Instructions for the task: Down to the last line, copy the records below without any change.

Collected data:
·····

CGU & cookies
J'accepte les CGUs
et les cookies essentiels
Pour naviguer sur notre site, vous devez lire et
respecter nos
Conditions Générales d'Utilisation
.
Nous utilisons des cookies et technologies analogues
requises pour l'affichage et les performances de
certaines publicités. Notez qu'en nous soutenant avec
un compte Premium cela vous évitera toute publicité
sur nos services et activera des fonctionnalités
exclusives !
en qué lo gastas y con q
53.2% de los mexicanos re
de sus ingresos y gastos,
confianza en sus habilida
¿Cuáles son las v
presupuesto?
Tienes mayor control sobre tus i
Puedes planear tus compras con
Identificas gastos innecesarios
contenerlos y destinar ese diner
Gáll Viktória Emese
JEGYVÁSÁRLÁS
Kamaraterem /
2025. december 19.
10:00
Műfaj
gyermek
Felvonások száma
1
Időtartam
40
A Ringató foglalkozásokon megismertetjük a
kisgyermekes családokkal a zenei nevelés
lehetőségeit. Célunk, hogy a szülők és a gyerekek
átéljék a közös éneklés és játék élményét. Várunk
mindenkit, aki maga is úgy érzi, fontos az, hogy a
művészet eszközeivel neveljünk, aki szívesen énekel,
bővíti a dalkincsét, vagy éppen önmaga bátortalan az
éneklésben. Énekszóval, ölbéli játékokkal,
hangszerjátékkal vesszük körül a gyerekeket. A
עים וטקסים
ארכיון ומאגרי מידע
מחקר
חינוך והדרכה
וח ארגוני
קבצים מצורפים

·····

Answer box:
CGU & cookies
J'accepte les CGUs
et les cookies essentiels
Pour naviguer sur notre site, vous devez lire et
respecter nos
Conditions Générales d'Utilisation
.
Nous utilisons des cookies et technologies analogues
requises pour l'affichage et les performances de
certaines publicités. Notez qu'en nous soutenant avec
un compte Premium cela vous évitera toute publicité
sur nos services et activera des fonctionnalités
exclusives !
en qué lo gastas y con q
53.2% de los mexicanos re
de sus ingresos y gastos,
confianza en sus habilida
¿Cuáles son las v
presupuesto?
Tienes mayor control sobre tus i
Puedes planear tus compras con
Identificas gastos innecesarios
contenerlos y destinar ese diner
Gáll Viktória Emese
JEGYVÁSÁRLÁS
Kamaraterem /
2025. december 19.
10:00
Műfaj
gyermek
Felvonások száma
1
Időtartam
40
A Ringató foglalkozásokon megismertetjük a
kisgyermekes családokkal a zenei nevelés
lehetőségeit. Célunk, hogy a szülők és a gyerekek
átéljék a közös éneklés és játék élményét. Várunk
mindenkit, aki maga is úgy érzi, fontos az, hogy a
művészet eszközeivel neveljünk, aki szívesen énekel,
bővíti a dalkincsét, vagy éppen önmaga bátortalan az
éneklésben. Énekszóval, ölbéli játékokkal,
hangszerjátékkal vesszük körül a gyerekeket. A
עים וטקסים
ארכיון ומאגרי מידע
מחקר
חינוך והדרכה
וח ארגוני
קבצים מצורפים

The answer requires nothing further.